● Your instructions: The part below that opens with the line containing "July 29, 2026" and closes with the line containing "22 33 88 22" should be copied exactly, minus any pictures.

● Records provided:
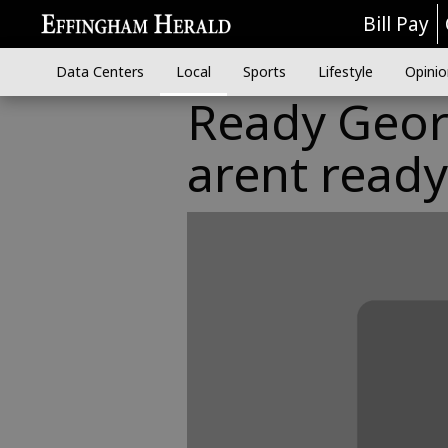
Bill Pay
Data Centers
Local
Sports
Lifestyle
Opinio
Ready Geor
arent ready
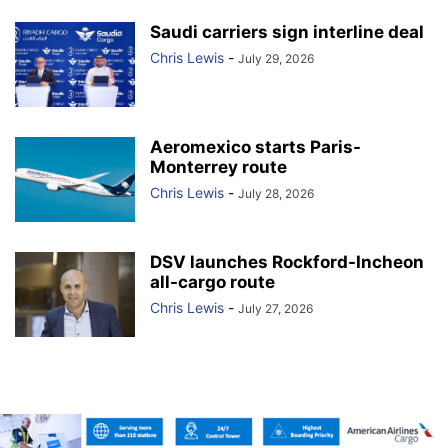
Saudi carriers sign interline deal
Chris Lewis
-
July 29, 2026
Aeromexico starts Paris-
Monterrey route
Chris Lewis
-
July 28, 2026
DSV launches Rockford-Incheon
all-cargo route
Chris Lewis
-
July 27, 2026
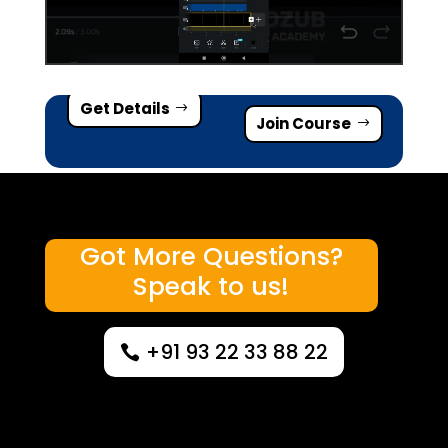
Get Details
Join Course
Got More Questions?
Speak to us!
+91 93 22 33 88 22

--

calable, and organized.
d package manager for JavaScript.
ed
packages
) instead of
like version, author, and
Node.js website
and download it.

==

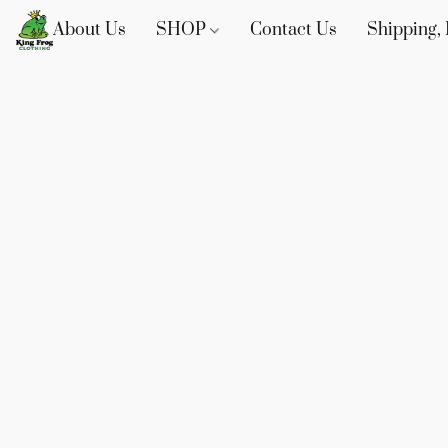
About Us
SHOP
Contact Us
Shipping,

● Exercise result:
July 29, 2026
Aeromexico starts Paris-
Monterrey route
Chris Lewis
-
July 28, 2026
DSV launches Rockford-Incheon
all-cargo route
Chris Lewis
-
July 27, 2026
Get Details
Join Course
Got More Questions?
Speak to us!
+91 93 22 33 88 22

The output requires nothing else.